Supraspinatus-to-Glenoid Contact Occurs During Standardized Overhead Reaching Motion

Background: Rotator cuff tears may result from repeated mechanical deformation of the cuff tendons, and internal impingement of the supraspinatus tendon against the glenoid is one such proposed mechanism of deformation. Purpose: To (1) describe the changing proximity of the supraspinatus tendon to the glenoid during a simulated overhead reaching task and (2) determine the relationship between scapular morphology and this proximity. Additionally, the patterns of supraspinatus-to-glenoid proximity were compared with previously described patterns of supraspinatus-to-coracoacromial arch proximity. Study Design: Descriptive laboratory study. Methods: Shoulder models were created from magnetic resonance images of 20 participants. Standardized kinematics were imposed on the models to simulate functional reaching, and the minimum distances between the supraspinatus tendon and the glenoid and the supraspinatus footprint and the glenoid were calculated every 5° between 0° and 150° of humerothoracic elevation. The angle at which contact between the supraspinatus and the glenoid occurred was documented. Additionally, the relationship between glenoid morphology (version and inclination) and the contact angle was evaluated. Descriptive statistics were calculated for the minimum distances, and glenoid morphology was assessed using Pearson correlation coefficients and simple linear regressions. Results: The minimum distances between the tendon and the glenoid and between the footprint and the glenoid decreased as elevation increased. Contact between the tendon and the glenoid occurred in all participant models at a mean elevation of 123° ± 10°. Contact between the footprint and the glenoid occurred in 13 of 20 models at a mean of 139° ± 10°. Less glenoid retroversion was associated with lower tendon-to-glenoid contact angles ( r = –0.76; R 2 = 0.58; P < .01). Conclusion: This study found that the supraspinatus tendon progressively approximated the glenoid during simulated overhead reaching.

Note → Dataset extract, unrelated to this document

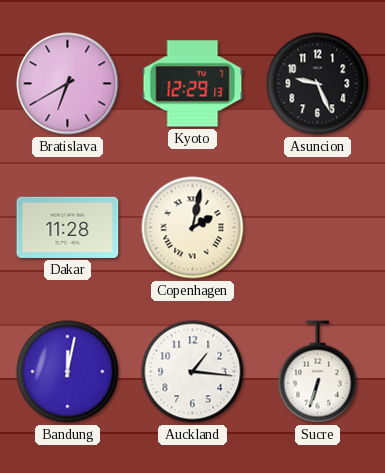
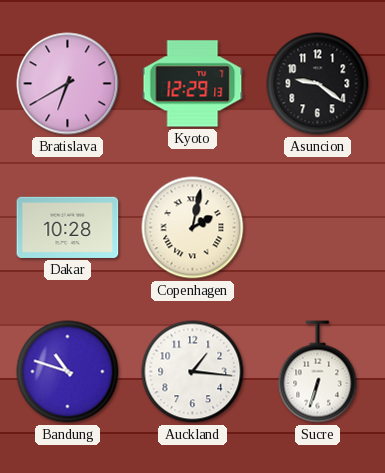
Asuncion: 9:26 -> 9:21
Dakar: 11:28 -> 10:28
Bandung: 12:02 -> 10:48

Additionally, all participant models eventually made contact with the glenoid by 150° of humerothoracic elevation, although anatomic factors influenced the precise angle at which contact occurred. Clinical Relevance: Contact between the supraspinatus and the glenoid may occur frequently within the range of elevation required for overhead activities. Therefore, internal impingement may be a prevalent mechanism for rotator cuff deformation that could contribute to cuff pathology.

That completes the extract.